**ACTION ITEM**
From the records below, please repeat exactly the line that has "8.215, 219.72.43.126, 219.72.48.11", the line that has "46, 219.72.1.241, 219.72.27.233", and every line between them, and nothing else.

(Dataset items)
□ □ □

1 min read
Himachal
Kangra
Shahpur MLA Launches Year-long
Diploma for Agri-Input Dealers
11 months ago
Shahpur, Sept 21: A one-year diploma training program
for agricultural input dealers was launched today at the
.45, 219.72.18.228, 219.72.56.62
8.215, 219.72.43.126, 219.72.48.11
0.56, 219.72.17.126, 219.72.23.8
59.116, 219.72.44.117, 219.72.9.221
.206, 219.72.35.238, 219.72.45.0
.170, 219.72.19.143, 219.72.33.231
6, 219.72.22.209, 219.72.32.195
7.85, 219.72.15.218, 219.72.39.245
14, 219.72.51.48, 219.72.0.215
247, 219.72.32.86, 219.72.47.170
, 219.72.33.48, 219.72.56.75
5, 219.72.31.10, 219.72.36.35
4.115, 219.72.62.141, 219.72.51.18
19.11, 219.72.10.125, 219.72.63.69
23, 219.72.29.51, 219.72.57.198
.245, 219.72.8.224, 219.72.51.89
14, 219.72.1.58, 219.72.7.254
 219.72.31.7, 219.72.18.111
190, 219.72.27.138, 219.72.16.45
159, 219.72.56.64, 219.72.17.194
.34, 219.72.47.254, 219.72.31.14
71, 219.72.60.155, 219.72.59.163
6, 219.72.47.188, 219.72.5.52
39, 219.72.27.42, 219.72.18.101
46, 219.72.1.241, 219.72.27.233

□ □ □

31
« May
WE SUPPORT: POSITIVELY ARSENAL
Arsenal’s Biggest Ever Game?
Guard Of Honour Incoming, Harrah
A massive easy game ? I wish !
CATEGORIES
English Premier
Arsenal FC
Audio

□ □ □

**EXERCISE RESPONSE**
8.215, 219.72.43.126, 219.72.48.11
0.56, 219.72.17.126, 219.72.23.8
59.116, 219.72.44.117, 219.72.9.221
.206, 219.72.35.238, 219.72.45.0
.170, 219.72.19.143, 219.72.33.231
6, 219.72.22.209, 219.72.32.195
7.85, 219.72.15.218, 219.72.39.245
14, 219.72.51.48, 219.72.0.215
247, 219.72.32.86, 219.72.47.170
, 219.72.33.48, 219.72.56.75
5, 219.72.31.10, 219.72.36.35
4.115, 219.72.62.141, 219.72.51.18
19.11, 219.72.10.125, 219.72.63.69
23, 219.72.29.51, 219.72.57.198
.245, 219.72.8.224, 219.72.51.89
14, 219.72.1.58, 219.72.7.254
 219.72.31.7, 219.72.18.111
190, 219.72.27.138, 219.72.16.45
159, 219.72.56.64, 219.72.17.194
.34, 219.72.47.254, 219.72.31.14
71, 219.72.60.155, 219.72.59.163
6, 219.72.47.188, 219.72.5.52
39, 219.72.27.42, 219.72.18.101
46, 219.72.1.241, 219.72.27.233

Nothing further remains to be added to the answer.